Suit Tossed Against Firm Duped by Ponzi Scheme

     (CN) – An investment firm should not face negligence claims after allegedly buying more than $20 million in worthless securities from a now-defunct Ponzi scheme, a federal judge ruled.
     James Smith Jr. had led the putative class action against Questar Capital Corp., Yorktown Financial Companies and Allianz Life Insurance Companies of North America. The October 2012 complaint alleged that the companies should have discovered Diversified Business Services and Investments (DBSI) was a Ponzi scheme by performing due diligence on the investments.
     U.S. District Court Judge Susan Richard Nelson concluded Friday in Minneapolis that “the complaint pleads with considerable specificity the circumstances of DBSI’s fraud, but not that of Questar.”
     Nelson dismissed all seven counts of the complaint, five of which alleged violations of the Minnesota Securities Act. Smith can amend those claims as well as a sixth claim for negligent misrepresentation, but the court dismissed the common-law negligence count with prejudice.
     Smith’s evidence against Questar for fraud was severely lacking, according to the ruling.

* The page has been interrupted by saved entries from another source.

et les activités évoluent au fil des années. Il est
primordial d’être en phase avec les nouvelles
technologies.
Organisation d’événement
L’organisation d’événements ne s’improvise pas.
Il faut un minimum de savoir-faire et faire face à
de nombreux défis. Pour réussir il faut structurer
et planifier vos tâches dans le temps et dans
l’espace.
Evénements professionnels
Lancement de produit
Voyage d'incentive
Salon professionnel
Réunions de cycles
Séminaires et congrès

     “First, regarding Questar’s alleged failure to heed due diligence advisors or adequately perform due diligence, Smith does not specify the contents of any due diligence reports, or when and where they were compiled,” Nelson wrote. “At most, Smith alleges that Mick and Associates, PC and Buttonwood Investment Services LLC, ‘among others,’ prepared these reports. Smith does not sufficiently allege that these reports contained red flags of a Ponzi scheme, or that Questar ignored any such indications.
     “Second, with respect to Questar allegedly distributing, offering, and selling DBSI-issued securities through materially misleading PPMs and marketing materials, Smith does not allege when, where, or by whom the PPM and other materials were transmitted to Smith or putative class members.

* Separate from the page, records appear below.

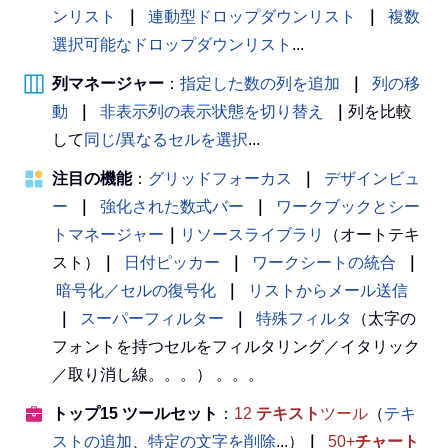
ンリスト
｜
連動型ドロップダウンリスト
｜
複数
選択可能なドロップダウンリスト
...
列マネージャー
：
指定した数の列を追加
｜
列の移
動
｜
非表示列の表示状態を切り替え
｜
列を比較
して
同じ/異なるセルを選択
...
注目の機能
：
グリッドフォーカス
｜
デザインビュ
ー
｜
強化された数式バー
｜
ワークブックとシー
トマネージャー
｜
リソースライブラリ
（オートテキ
スト）
｜
日付ピッカー
｜
ワークシートの統合
｜
暗号化／セルの復号化
｜
リストからメール送信
｜
スーパーフィルター
｜
特殊フィルタ
（太字の
フォントを持つセルをフィルタリング／イタリック
／取り消し線。。。） 。。。
トップ15 ツールセット
：
12
テキスト
ツール
（
テキ
ストの追加
、
特定の文字を削除
...）
｜
50+
チャート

     “Third, with respect to Questar’s alleged assurances to Smith and the putative class members about the soundness of DBSI’s securities, Smith’s general allegations do not identify the time, place, or contents of the assurances, or by whom they were made.”
     As to the secondary liability against Questar, Nelson found that the claim was filed under the wrong subsection of the Minnesota Securities Act, a “scrivener’s error.”
     Questar claimed the statute of limitations had already run out on Smith’s Minnesota Securities Act claims, but the Judge Nelson sided with Smith who argued that “the first public documents accusing Questar of wrongdoing were filed less than two years before he began this litigation.”
     Nelson concluded that “the statute of limitations runs from the time that he reasonably should have understood that he had a claim against Questar, because this case names Questar and not DBSI as a defendant.
     “Thus, Smith’s receipt of DBSI’s PPM and the public documents alleging DBSI’s impropriety in 2008 does not time-bar his claims under the Minnesota Securities Act,” she added.
     In dismissing Smith’s putative class claims, Nelson agreed with Questar that “the fraud allegations of the putative class do not meet the heightened pleading standard.”